Mobile Internet access spending is playing catch-up with its fixed equivalent. Are we at the start of a race to the bottom for mobile network operators?
In the Netherlands, high-speed broadband internet services (i.e. >30Mbps) are delivered via cable, fibre or DSL. These high-speed access services enable digital video programming, non-linear TV (e.g. VOD TV), cloud storage and other services.
Spending on fixed broadband access is expected to increase by 1.8% per annum on average until 2021. Fixed broadband subscriber growth is limited as market penetration is already high and the fixed broadband sector is very mature. Penetration is forecast to rise from 94.4% to almost 100% over the forecast period, while the number of households is increasing by 0.9% per year. High-speed fixed broadband customers will account for 87.3% of subscriptions at the end of 2021.
KPN and Ziggo dominate the fixed broadband market with a combined share of over 80% of subscriptions at the end of September 2016. A Dutch court recently ruled that KPN must grant other parties access to its fixed network (until at least 2019).

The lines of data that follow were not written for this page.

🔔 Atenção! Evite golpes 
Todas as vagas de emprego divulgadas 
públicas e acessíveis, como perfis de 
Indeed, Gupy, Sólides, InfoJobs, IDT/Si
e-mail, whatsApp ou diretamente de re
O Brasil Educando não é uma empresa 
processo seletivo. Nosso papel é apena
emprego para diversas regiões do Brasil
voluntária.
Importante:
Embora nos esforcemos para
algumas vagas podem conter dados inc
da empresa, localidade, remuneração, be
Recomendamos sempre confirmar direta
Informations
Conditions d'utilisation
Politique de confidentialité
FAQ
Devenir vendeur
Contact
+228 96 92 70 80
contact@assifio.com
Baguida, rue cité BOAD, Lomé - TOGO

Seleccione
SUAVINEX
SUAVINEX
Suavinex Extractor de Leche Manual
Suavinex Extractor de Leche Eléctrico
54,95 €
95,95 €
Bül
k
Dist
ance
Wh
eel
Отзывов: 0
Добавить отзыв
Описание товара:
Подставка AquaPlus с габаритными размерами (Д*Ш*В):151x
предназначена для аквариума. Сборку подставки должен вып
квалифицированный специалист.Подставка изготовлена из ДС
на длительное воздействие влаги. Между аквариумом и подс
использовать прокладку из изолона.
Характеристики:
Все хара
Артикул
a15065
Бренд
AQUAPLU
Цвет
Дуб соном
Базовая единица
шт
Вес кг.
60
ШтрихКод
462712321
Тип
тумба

On the mobile side, 4G (LTE) is very mature in the Netherlands and practically covers the entire country, with high speeds on average. The share of 4G in the Netherlands is expected to grow from 62% in 2017 to 89.4% by the end of 2021.
Increased competition has led to a focus on unlimited data bundles and increasing average available bandwidth, especially in dense urban areas. Four mobile operators (MNOs) with widespread 4G coverage are competing for a share of the Dutch 4G data market. Despite increased competition, the mobile internet access market is set to continue at an average growth rate of 7.1% per annum until 2021 as budgets are moving from telephony (minutes and SMS) to data.

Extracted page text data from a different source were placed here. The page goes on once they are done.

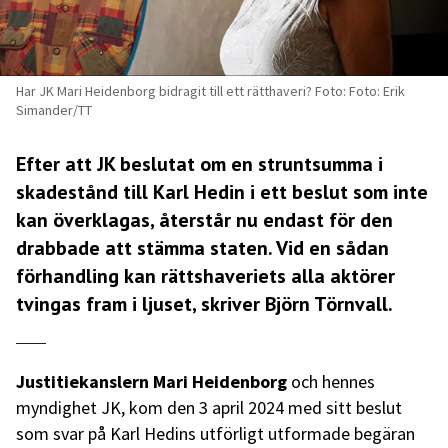
Har JK Mari Heidenborg bidragit till ett rätthaveri? Foto: Foto: Erik
Simander/TT
Efter att JK beslutat om en struntsumma i
skadestånd till Karl Hedin i ett beslut som inte
kan överklagas, återstår nu endast för den
drabbade att stämma staten. Vid en sådan
förhandling kan rättshaveriets alla aktörer
tvingas fram i ljuset, skriver Björn Törnvall.
Justitiekanslern Mari Heidenborg
och hennes
myndighet JK, kom den 3 april 2024 med sitt beslut
som svar på Karl Hedins utförligt utformade begäran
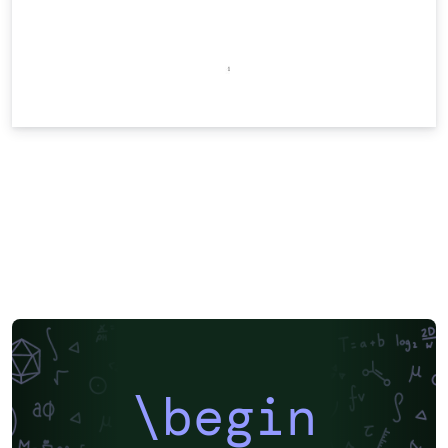
\begin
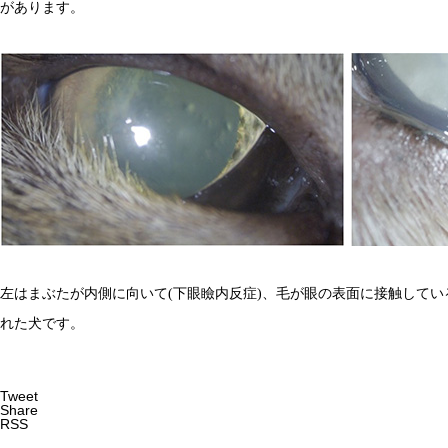
があります。
左はまぶたが内側に向いて(下眼瞼内反症)、毛が眼の表面に接触して
れた犬です。
Tweet
Share
RSS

|Access spending market (€ millions)|
|Netherlands||Historical data||Forecast data||CAGR %|
|Mobile Internet Access||1,289||1,409||1,593||1,786||1,916||2,054||2,203||2,360||2,526||2,703||7.1%|
Even though access spending in fixed broadband is increasing, the fibre rollout in the Netherlands is stagnating. In the first half of 2017, ‘only’ 50,000 homes were connected to fibre as opposed to 300,000 in the first half of 2013, as reported by Stratix research. This is especially true in rural areas, but fibre penetration is also low in The Hague and Rotterdam (9% and 3% respectively). Instead, operators focus on upgrading existing networks, thereby avoiding the need to roll out new physical infrastructure.

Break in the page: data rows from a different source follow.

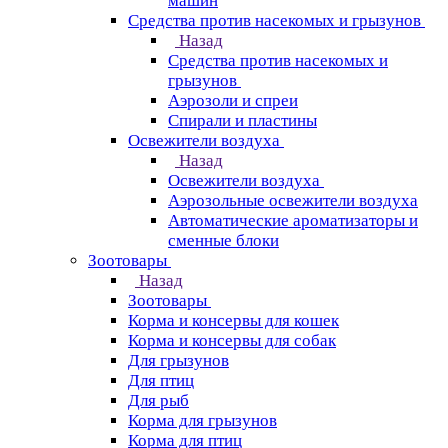
машин
Средства против насекомых и грызунов
Назад
Средства против насекомых и
грызунов
Аэрозоли и спреи
Спирали и пластины
Освежители воздуха
Назад
Освежители воздуха
Аэрозольные освежители воздуха
Автоматические ароматизаторы и
сменные блоки
Зоотовары
Назад
Зоотовары
Корма и консервы для кошек
Корма и консервы для собак
Для грызунов
Для птиц
Для рыб
Корма для грызунов
Корма для птиц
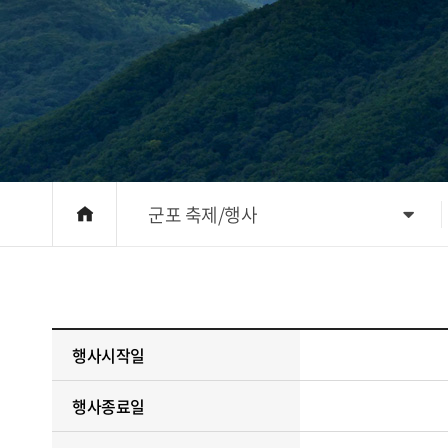
군포 축제/행사
행사시작일
행사종료일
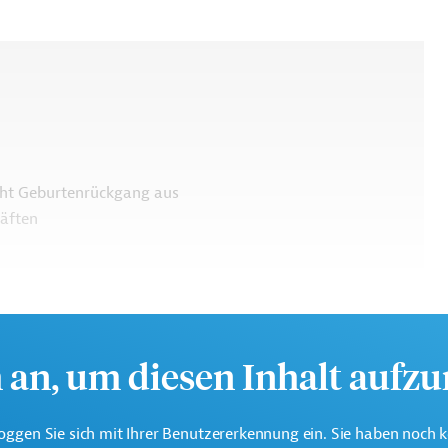
cht Geburtenrückgang aus
räften
h an, um diesen Inhalt aufz
oggen Sie sich mit Ihrer Benutzererkennung ein. Sie haben noch 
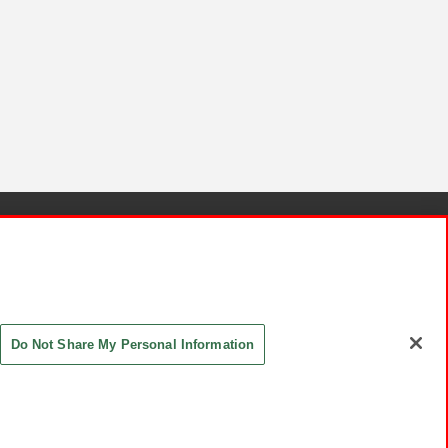
針と検証結果
お取引先さまとともに
お問い合わせ
Do Not Share My Personal Information
ASHIKI Co., Ltd. All Rights Reserved.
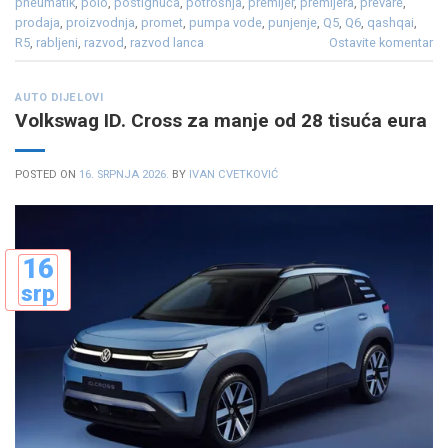
pneumatik
,
polo
,
postignuća
,
potrošnja
,
premijer
,
premijera
,
prevare
,
prodaja
,
proizvodnja
,
promet
,
pumpa vode
,
punjenje
,
Q5
,
Q6
,
qashqai
,
R5
,
rabljeni
,
razvod
,
razvod lanca
Ostavite komentar
AUTO DIJELOVI
Volkswag ID. Cross za manje od 28 tisuća eura
POSTED ON
16. SRPNJA 2026.
BY
IVAN CVETKOVIĆ
16
srp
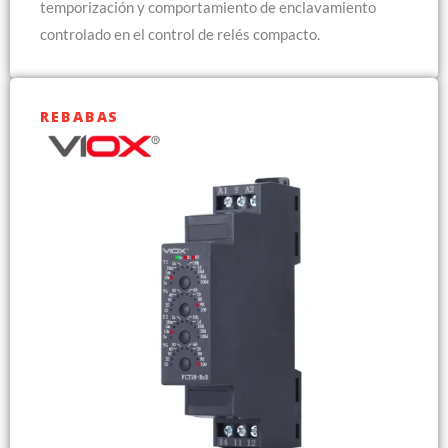
temporización y comportamiento de enclavamiento
controlado en el control de relés compacto.
REBABAS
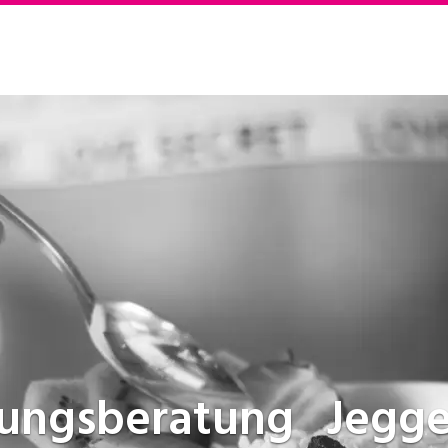
rungsberatung
Jegg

The mobile market has reached a point at which it is experiencing increased competition to attract and retain customers. This is a significant challenge for MNOs: they will need to defend their position in a market driven by increased data usage, putting pressure on prices but simultaneously requiring substantial investments in network capacity. The vicious circle of increased pressure on top-lines and the struggle to bring down network costs will require MNOs to diversify their businesses in the long term.
An important underlying assumption in this Outlook is that Netflix will stick to its ad-free business model. A change towards a free, ad-based model by Netflix or one of its major competitors in the Dutch market could have a major impact on total TV advertising budgets, as well as on the allocation of the total budget over the various players.